In the final denouement, after General Sam Manekshaw, ordered the army to move into action on December 4, 1971, Rai drove with the first column that headed the attack, towards Khulna through Jessore Road, which the Pakistan Army had already abandoned.
“The first 40/45 kilometers were easy but then, as we got closer to the Khulna sector, we were greeted by artillery fire with airburst their artillery was locating the enemy with the help of informers on wireless and closing in on targets. We were located and ambushed the airburst caused casualties, as we were moving in the open,” Rai writes in the book.
“I photographed some of the wounded soldiers being taken away. But the question was how many such photographs could I possibly take? The next set of victims could be us. The major who was conducting me wanted me to move to safety. We ran for half a kilometre in a ‘safe direction’. I saw a chai shop and relieved, ordered tea and biscuits, pleased that I had a close encounter of an actual war, had taken action photos and escaped! I was stretching myself on the road when one bullet flew past me. The major shouted for me to lie down.

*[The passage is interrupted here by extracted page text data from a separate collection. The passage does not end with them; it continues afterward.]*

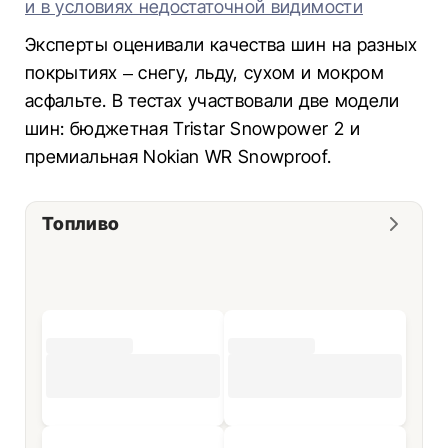
и в условиях недостаточной видимости
Эксперты оценивали качества шин на разных
покрытиях – снегу, льду, сухом и мокром
асфальте. В тестах участвовали две модели
шин: бюджетная Tristar Snowpower 2 и
премиальная Nokian WR Snowproof.
Топливо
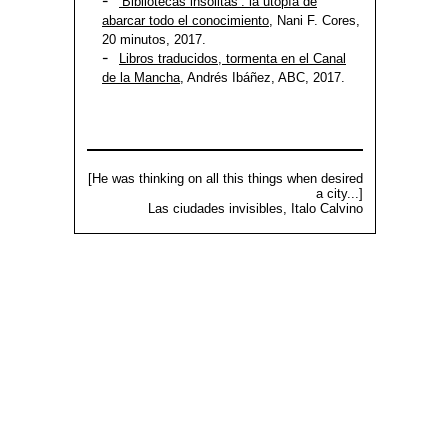
‘Bibliotecas insólitas’: la utopía de
abarcar todo el conocimiento
, Nani F. Cores,
20 minutos, 2017.
Libros traducidos, tormenta en el Canal
de la Mancha
, Andrés Ibáñez, ABC, 2017.
[He was thinking on all this things when desired
a city...]
Las ciudades invisibles, Italo Calvino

I did and another bullet went past me. I crawled back to the shop and was told by the shopkeeper that the Pakistan Army was on the other side of the rail track, just half a kilometre away.
“This was probably the shortest war fought and won by any nation. This was also due to the fact that the local population in Bangladesh had become hostile to the Pakistan Army. The Indian Air Force did the rest. By day 12 of the war, on December 16, 1971, 93,000 Pakistani soldiers had surrendered to the Indian Army.
“I flew into Dhaka in an army helicopter to witness scenes of jubilation and humiliation of victory and surrender. Indira Gandhi’s bold decision, General Manekshaw’s masterstroke and General Jacob’s strategic planning had brought an end to nine nightmarish months of brutality and terror rapes, torture and dehuamnisation of Bangladeshis the price they had to pay for their freedom,” Rai writes.
This book is one of four being published by Niyogi Books to mark the 50th anniversary of the Bangladesh war.
“The liberation of Bangladesh in 1971 was like a geo-political earthquake. No sensitive person in publishing or in any other profession could avoid its huge ramifications. As a publisher, we thought of documenting this event through different books because of an inner urge. There was no grandstanding or expectation of a future commemorative event. This is how the books ‘Bangladesh:The Price of Freedom’, ‘Sheikh Mujibur Rahman’ and ‘Blossoms in the Graveyard’ came about,” Trisha De Niyogi, COO and Director, Niyogi Books, told IANS.
“Simultaneously we are bringing out a unique book to commemorate the celebration. This is a first-hand report by a rookie Calcutta journalist from The Statesman, who accompanied the Mukti Bahini fighters at different places in the then East-Bengal. Later on, he also trailed the Indian Army when the latter got seriously involved in the liberation War. The book is titled as ‘Bangladesh Liberation War: Report from Ground Year’ and the writer is Manas Ghosh,” Niyogi added.